Bridled-Tern
Could this be a new world record: a very old bridled tern is recovered on cousin?

The lives of birds are mysteries especially for the adventurous and long-ranging seabirds. There is only so much actual knowledge that you can gain about a species that spends most of its time in the air or at sea. Neither place is well suited for human beings. A clever man indeed it was that first thought of ringing birds for scientific purpose; attaching a small, individually numbered metal ring to the leg of a wild bird. His name was Hans Christian Cornelius Mortenson and he began by ringing European Starlings in 1899. Since then the ringing and subsequent recapture of birds has provided a wealth of information on migration, longevity, mortality, population studies, territoriality and feeding behaviour.
On Cousin Island each year we have up to 300,000 seabirds visiting to nest. The inhabitants of Cousin Island can only marvel at these birds and wonder where on Earth they have been travelling to and what their individual stories are.

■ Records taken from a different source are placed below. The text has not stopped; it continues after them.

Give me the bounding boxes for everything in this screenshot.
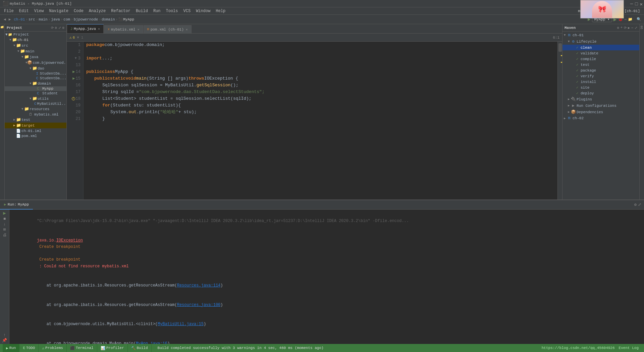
maven-item-plugins[interactable]: ▶ 🔌 Plugins xyxy=(562,96,639,102)
minimize-btn[interactable]: ─ xyxy=(630,1,633,7)
maven-item-dependencies[interactable]: ▶ 📦 Dependencies xyxy=(562,109,639,115)
menu-navigate[interactable]: Navigate xyxy=(46,8,71,14)
tree-item-dao[interactable]: ▼ 📁 dao xyxy=(5,65,66,71)
menu-build[interactable]: Build xyxy=(133,8,151,14)
tree-item-pom-xml[interactable]: 📄 pom.xml xyxy=(5,133,66,138)
gear-icon[interactable]: ⚙ xyxy=(55,26,57,30)
menu-run[interactable]: Run xyxy=(151,8,163,14)
maven-item-install[interactable]: ✓ install xyxy=(562,79,639,85)
tab-mybatis[interactable]: x mybatis.xml ✕ xyxy=(104,25,143,33)
tab-todo[interactable]: E TODO xyxy=(19,344,39,352)
maven-refresh-icon[interactable]: ⟳ xyxy=(624,26,627,30)
tab-profiler[interactable]: 📊 Profiler xyxy=(97,344,128,352)
menu-help[interactable]: Help xyxy=(213,8,228,14)
sync-icon[interactable]: ⟳ xyxy=(51,26,54,30)
tree-item-resources[interactable]: ▼ 📁 resources xyxy=(5,106,66,112)
tab-close-pom[interactable]: ✕ xyxy=(186,28,188,32)
maven-item-lifecycle[interactable]: ▼ ⚙ Lifecycle xyxy=(562,38,639,45)
menu-vcs[interactable]: VCS xyxy=(181,8,194,14)
menu-code[interactable]: Code xyxy=(71,8,86,14)
maven-item-run-configs[interactable]: ▶ ▶ Run Configurations xyxy=(562,102,639,109)
code-editor[interactable]: 1 2 ▼3 13 ▶14 ▶15 16 17 !18 xyxy=(67,42,562,200)
maven-item-site[interactable]: ✓ site xyxy=(562,85,639,90)
run-settings-icon[interactable]: ⚙ xyxy=(634,202,637,207)
toolbar-folder[interactable]: 📁 xyxy=(628,17,633,21)
breadcrumb-file[interactable]: ⬛ MyApp xyxy=(118,17,134,21)
csdn-link[interactable]: https://blog.csdn.net/qq_45604926 xyxy=(542,346,615,350)
tree-item-project[interactable]: ▼ 📁 Project xyxy=(5,32,66,37)
tree-item-studentdao-interface[interactable]: I StudentDa... xyxy=(5,71,66,76)
editor-scrollbar[interactable] xyxy=(557,42,562,200)
tab-problems[interactable]: ⚠ Problems xyxy=(39,344,66,352)
run-print-icon[interactable]: 🖨 xyxy=(3,233,7,237)
event-log-btn[interactable]: Event Log xyxy=(619,346,639,350)
tree-item-com-bjpowernode[interactable]: ▼ 📦 com.bjpowernod... xyxy=(5,60,66,65)
tab-close-mybatis[interactable]: ✕ xyxy=(138,28,140,32)
maven-item-validate[interactable]: ✓ validate xyxy=(562,50,639,56)
menu-refactor[interactable]: Refactor xyxy=(108,8,133,14)
warning-indicator[interactable]: ⚠ 6 xyxy=(69,35,75,40)
link-myapp16[interactable]: MyApp.java:16 xyxy=(136,341,167,344)
tree-item-myapp[interactable]: C MyApp xyxy=(5,86,66,91)
menu-file[interactable]: File xyxy=(1,8,16,14)
tree-item-main[interactable]: ▼ 📁 main xyxy=(5,48,66,54)
code-content[interactable]: package com.bjpowernode.domain; import .… xyxy=(84,42,557,200)
nav-forward[interactable]: ▶ xyxy=(8,17,12,21)
maven-item-clean[interactable]: ✓ clean xyxy=(562,45,639,50)
tab-run-bottom[interactable]: ▶ Run xyxy=(3,344,19,352)
run-pin-icon[interactable]: 📌 xyxy=(2,339,7,343)
tree-item-test[interactable]: ▶ 📁 test xyxy=(5,117,66,123)
expand-icon[interactable]: ⤢ xyxy=(58,26,61,30)
maven-item-ch02[interactable]: ▶ m ch-02 xyxy=(562,115,639,121)
run-expand-icon[interactable]: ⤢ xyxy=(638,202,641,207)
tab-terminal[interactable]: ⬛ Terminal xyxy=(67,344,97,352)
tree-item-domain[interactable]: ▼ 📁 domain xyxy=(5,81,66,86)
tree-item-mybatis-xml[interactable]: 🗒 mybatis.xml xyxy=(5,112,66,117)
maven-item-deploy[interactable]: ✓ deploy xyxy=(562,90,639,96)
tree-item-src[interactable]: ▼ 📁 src xyxy=(5,43,66,48)
run-stop-icon[interactable]: ■ xyxy=(3,217,6,221)
run-output[interactable]: "C:\Program Files\Java\jdk-15.0.2\bin\ja… xyxy=(9,210,644,344)
maven-item-test[interactable]: ✓ test xyxy=(562,62,639,68)
maven-item-verify[interactable]: ✓ verify xyxy=(562,73,639,79)
toolbar-more[interactable]: ⋯ xyxy=(624,17,627,21)
link-resources114[interactable]: Resources.java:114 xyxy=(177,283,221,288)
tree-item-student[interactable]: C Student xyxy=(5,91,66,96)
maven-expand-icon[interactable]: ⤢ xyxy=(635,26,637,30)
tree-item-ch01[interactable]: ▼ 📁 ch-01 xyxy=(5,37,66,43)
menu-analyze[interactable]: Analyze xyxy=(86,8,108,14)
link-mybatisutil15[interactable]: MyBatisUtil.java:15 xyxy=(158,322,204,326)
run-filter-icon[interactable]: ⊞ xyxy=(3,228,6,232)
menu-view[interactable]: View xyxy=(32,8,47,14)
close-btn[interactable]: ✕ xyxy=(640,1,643,7)
maven-add-icon[interactable]: + xyxy=(621,26,623,30)
run-scroll-icon[interactable]: ↓ xyxy=(3,222,6,226)
run-up-icon[interactable]: ↑ xyxy=(3,333,6,337)
maven-item-ch01[interactable]: ▼ m ch-01 xyxy=(562,32,639,38)
run-tab-active[interactable]: ▶ Run: MyApp xyxy=(0,200,33,210)
tree-item-studentdao-class[interactable]: C StudentDa... xyxy=(5,76,66,81)
menu-edit[interactable]: Edit xyxy=(16,8,32,14)
maximize-btn[interactable]: □ xyxy=(635,1,638,7)
project-tab-icon[interactable]: 📁 xyxy=(1,26,4,29)
tab-pom[interactable]: m pom.xml (ch-01) ✕ xyxy=(144,25,192,33)
link-resources100[interactable]: Resources.java:100 xyxy=(177,303,221,307)
maven-item-compile[interactable]: ✓ compile xyxy=(562,56,639,62)
maven-gear-icon[interactable]: ⚙ xyxy=(617,26,619,30)
database-tab[interactable]: DB xyxy=(640,26,644,29)
maven-run-icon[interactable]: ▶ xyxy=(628,26,630,30)
tree-item-mybatisutil[interactable]: C MyBatisUtil... xyxy=(5,101,66,106)
settings-icon[interactable]: ⚙ xyxy=(62,26,64,30)
tree-item-ch01-iml[interactable]: 📄 ch-01.iml xyxy=(5,128,66,133)
maven-more-icon[interactable]: ⋯ xyxy=(631,26,633,30)
tab-close-myapp[interactable]: ✕ xyxy=(98,27,100,31)
search-everywhere[interactable]: 🔍 xyxy=(637,17,641,21)
nav-back[interactable]: ◀ xyxy=(3,17,7,21)
run-rerun-icon[interactable]: ▶ xyxy=(3,211,6,216)
maven-item-package[interactable]: ✓ package xyxy=(562,68,639,73)
menu-tools[interactable]: Tools xyxy=(163,8,181,14)
tree-item-target[interactable]: ▶ 📁 target xyxy=(5,123,66,128)
tree-item-java[interactable]: ▼ 📁 java xyxy=(5,54,66,60)
tree-item-utils[interactable]: ▼ 📁 utils xyxy=(5,96,66,101)
tab-myapp[interactable]: J MyApp.java ✕ xyxy=(67,24,104,33)
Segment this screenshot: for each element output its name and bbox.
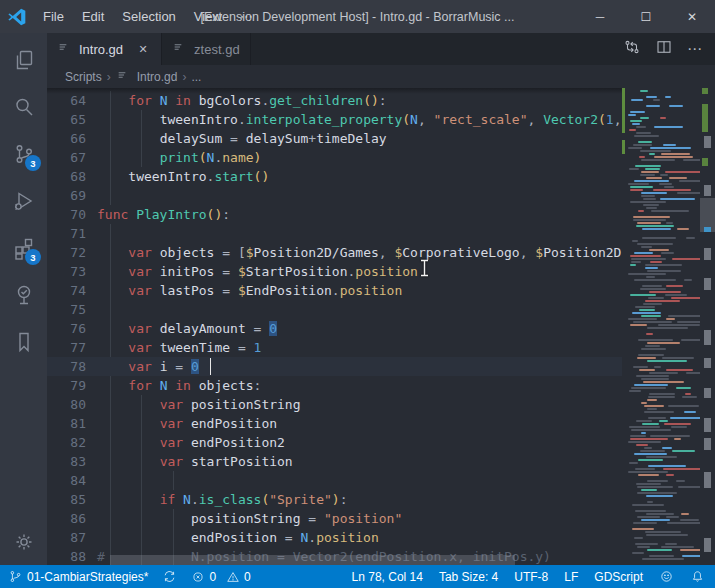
code-line[interactable]: 73 var initPos = $StartPosition.position: [47, 262, 622, 281]
line-number[interactable]: 73: [47, 262, 97, 281]
menu-file[interactable]: File: [34, 0, 73, 33]
activity-run-debug[interactable]: [0, 177, 47, 224]
vscode-window: FileEditSelectionView⋯ [Extension Develo…: [0, 0, 715, 588]
code-line[interactable]: 83 var startPosition: [47, 452, 622, 471]
line-number[interactable]: 87: [47, 528, 97, 547]
code-line[interactable]: 77 var tweenTime = 1: [47, 338, 622, 357]
breadcrumb-item[interactable]: ...: [191, 70, 201, 84]
line-number[interactable]: 72: [47, 243, 97, 262]
code-line[interactable]: 86 positionString = "position": [47, 509, 622, 528]
activity-search[interactable]: [0, 83, 47, 130]
line-number[interactable]: 83: [47, 452, 97, 471]
code-line[interactable]: 74 var lastPos = $EndPosition.position: [47, 281, 622, 300]
statusbar-notifications[interactable]: [690, 569, 705, 584]
code-line[interactable]: 66 delaySum = delaySum+timeDelay: [47, 129, 622, 148]
code-line[interactable]: 81 var endPosition: [47, 414, 622, 433]
minimap-line: [647, 327, 688, 329]
statusbar-language-mode[interactable]: GDScript: [594, 570, 643, 584]
statusbar-eol[interactable]: LF: [564, 570, 578, 584]
statusbar-cursor-position[interactable]: Ln 78, Col 14: [352, 570, 423, 584]
activity-source-control[interactable]: 3: [0, 130, 47, 177]
statusbar-branch[interactable]: 01-CambiarStrategies*: [8, 569, 148, 584]
line-number[interactable]: 77: [47, 338, 97, 357]
line-number[interactable]: 80: [47, 395, 97, 414]
code-lines[interactable]: 64 for N in bgColors.get_children():65 t…: [47, 88, 622, 565]
breadcrumb-item[interactable]: Scripts: [65, 70, 102, 84]
line-number[interactable]: 71: [47, 224, 97, 243]
code-line[interactable]: 70func PlayIntro():: [47, 205, 622, 224]
line-number[interactable]: 67: [47, 148, 97, 167]
code-line[interactable]: 79 for N in objects:: [47, 376, 622, 395]
code-line[interactable]: 64 for N in bgColors.get_children():: [47, 91, 622, 110]
line-number[interactable]: 76: [47, 319, 97, 338]
activity-bookmarks[interactable]: [0, 318, 47, 365]
breadcrumb-item[interactable]: Intro.gd: [137, 70, 178, 84]
activity-extensions[interactable]: 3: [0, 224, 47, 271]
code-line[interactable]: 76 var delayAmount = 0: [47, 319, 622, 338]
line-number[interactable]: 79: [47, 376, 97, 395]
statusbar-problems[interactable]: 00: [191, 570, 250, 584]
line-number[interactable]: 66: [47, 129, 97, 148]
line-number[interactable]: 65: [47, 110, 97, 129]
code-line[interactable]: 68 tweenIntro.start(): [47, 167, 622, 186]
code-line[interactable]: 80 var positionString: [47, 395, 622, 414]
activity-explorer[interactable]: [0, 36, 47, 83]
code-line[interactable]: 84: [47, 471, 622, 490]
minimap[interactable]: [622, 88, 700, 565]
minimap-line: [631, 387, 666, 389]
overview-ruler-scrollbar[interactable]: [700, 88, 715, 565]
code-line[interactable]: 78 var i = 0: [47, 357, 622, 376]
split-editor-icon[interactable]: [655, 38, 673, 60]
statusbar-encoding[interactable]: UTF-8: [514, 570, 548, 584]
line-number[interactable]: 86: [47, 509, 97, 528]
code-line[interactable]: 82 var endPosition2: [47, 433, 622, 452]
minimap-line: [636, 444, 648, 446]
line-number[interactable]: 75: [47, 300, 97, 319]
more-actions-icon[interactable]: ⋯: [687, 40, 703, 58]
minimap-line: [638, 474, 659, 476]
tab-intro-gd[interactable]: Intro.gd✕: [47, 33, 162, 65]
menu-selection[interactable]: Selection: [113, 0, 184, 33]
code-line[interactable]: 75: [47, 300, 622, 319]
code-line[interactable]: 71: [47, 224, 622, 243]
activity-todo-tree[interactable]: [0, 271, 47, 318]
minimap-line: [630, 255, 661, 257]
line-number[interactable]: 78: [47, 357, 97, 376]
line-number[interactable]: 85: [47, 490, 97, 509]
gdscript-file-icon: [172, 41, 188, 57]
horizontal-scrollbar[interactable]: [110, 555, 515, 565]
code-line[interactable]: 72 var objects = [$Position2D/Games, $Co…: [47, 243, 622, 262]
line-number[interactable]: 81: [47, 414, 97, 433]
minimap-line: [685, 393, 691, 395]
line-number[interactable]: 70: [47, 205, 97, 224]
minimize-button[interactable]: ─: [577, 0, 623, 33]
line-number[interactable]: 68: [47, 167, 97, 186]
maximize-button[interactable]: ☐: [623, 0, 669, 33]
open-changes-icon[interactable]: [623, 38, 641, 60]
todo-tree-icon: [12, 283, 36, 307]
editor[interactable]: 64 for N in bgColors.get_children():65 t…: [47, 88, 715, 565]
line-number[interactable]: 64: [47, 91, 97, 110]
line-number[interactable]: 84: [47, 471, 97, 490]
code-line[interactable]: 67 print(N.name): [47, 148, 622, 167]
minimap-line: [644, 411, 674, 413]
code-line[interactable]: 85 if N.is_class("Sprite"):: [47, 490, 622, 509]
statusbar-feedback[interactable]: [659, 569, 674, 584]
close-button[interactable]: ✕: [669, 0, 715, 33]
line-number[interactable]: 69: [47, 186, 97, 205]
close-icon[interactable]: ✕: [135, 43, 151, 56]
menu-edit[interactable]: Edit: [73, 0, 113, 33]
tab-ztest-gd[interactable]: ztest.gd: [162, 33, 251, 65]
minimap-line: [645, 168, 660, 170]
line-number[interactable]: 88: [47, 547, 97, 565]
activity-settings[interactable]: [0, 518, 47, 565]
code-line[interactable]: 87 endPosition = N.position: [47, 528, 622, 547]
minimap-line: [630, 438, 668, 440]
code-line[interactable]: 69: [47, 186, 622, 205]
code-line[interactable]: 65 tweenIntro.interpolate_property(N, "r…: [47, 110, 622, 129]
line-number[interactable]: 82: [47, 433, 97, 452]
statusbar-tab-size[interactable]: Tab Size: 4: [439, 570, 498, 584]
statusbar-sync[interactable]: [162, 569, 177, 584]
code-text: var delayAmount = 0: [97, 319, 277, 338]
line-number[interactable]: 74: [47, 281, 97, 300]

One such bird-a Bridled-Tern Sterna anaethetus – was caught in a mist net in 2012 by a researcher hoping to catch the Seychelles Warbler. The bird had a ring and a contact address, which the researcher being a keen bird man decided to investigate. By contacting the British Trust for Ornithology (BTO) and providing them with the ring details he received back some astonishing news; this bird, which had unwittingly flown into his mist net was an old great grandfather bird, a bird that had been around for at least 20 years!

It often astonishes me how something so small with a life so treacherous can have lived this long, feeding itself on surface swimming fish and rearing young each year. The answer is simply that this bird is a perfect design by nature, a perfect example of this species in all its glory!